Watching the secondlife.com splash screen is becoming something of a past-time of late.  Last week I noted that the screen had been tweaked after an update in April, with an enlarged still from the broadcast advert by Levitate Media and a revised menu  (Secondlife.com splash screen gets a further tweak).

It  now appears the April update and the tweak last week might be part of a rotating set of splash screens being tried out – as I noted on May 17th in an update to that article, the version of the page I  referenced in that article had reverted to it’s April format.

This week, the page has been further revised – as those logging out and back in may have noticed. The latest change retains the old format of menu up in the top right corner of the screen, but the still image has been replaced by a video loop that mixes footage from the Levitate Media video with video footage shot within Second Life.
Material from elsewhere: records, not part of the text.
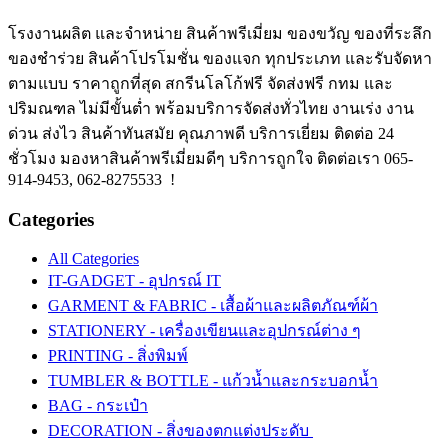
โรงงานผลิต และจำหน่าย สินค้าพรีเมี่ยม ของขวัญ ของที่ระลึก
ของชำร่วย สินค้าโปรโมชั่น ของแจก ทุกประเภท และรับจัดหา
ตามแบบ ราคาถูกที่สุด สกรีนโลโก้ฟรี จัดส่งฟรี กทม และ
ปริมณฑล ไม่มีขั้นต่ำ พร้อมบริการจัดส่งทั่วไทย งานเร่ง งาน
ด่วน ส่งไว สินค้าทันสมัย คุณภาพดี บริการเยี่ยม ติดต่อ 24
ชั่วโมง มองหาสินค้าพรีเมี่ยมดีๆ บริการถูกใจ ติดต่อเรา 065-
914-9453, 062-8275533 !
Categories
All Categories
IT-GADGET - อุปกรณ์ IT
GARMENT & FABRIC - เสื้อผ้าและผลิตภัณฑ์ผ้า
STATIONERY - เครื่องเขียนและอุปกรณ์ต่าง ๆ
PRINTING - สิ่งพิมพ์
TUMBLER & BOTTLE - แก้วน้ำและกระบอกน้ำ
BAG - กระเป๋า
DECORATION - สิ่งของตกแต่งประดับ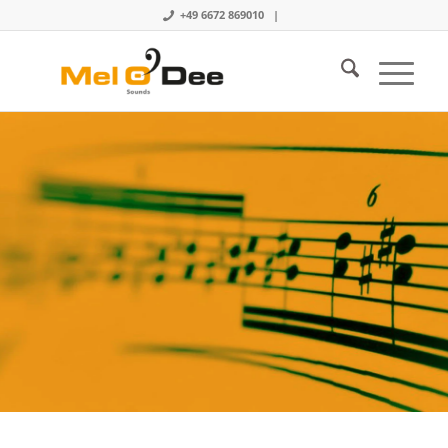
+49 6672 869010 |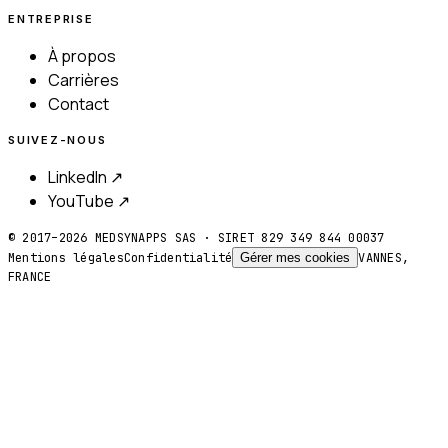
ENTREPRISE
À propos
Carrières
Contact
SUIVEZ-NOUS
LinkedIn ↗
YouTube ↗
© 2017–
2026
MEDSYNAPPS SAS · SIRET 829 349 844 00037
Mentions légales
Confidentialité
Gérer mes cookies
VANNES,
FRANCE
Running to 1 minute and 12 seconds, the video may well be the full Leverage Media advert, just sans music or other accompaniment – previously, we’ve only been teased with behind-the-scenes clips of the ad.

Certainly, the inter-cutting of live and Second Life footage comes together very well, although some might critique it for being somewhat vague on specifics about Second Life or that it misses some of the core aspects of the platform – such as the creative elements. However, I’d suggest that as far as enticing interest goes, such critiques are misplaced: the video offers a series of images designed to capture attention, pique curiosity, and entice people to sign-up, rather than reveal all there is to Second Life.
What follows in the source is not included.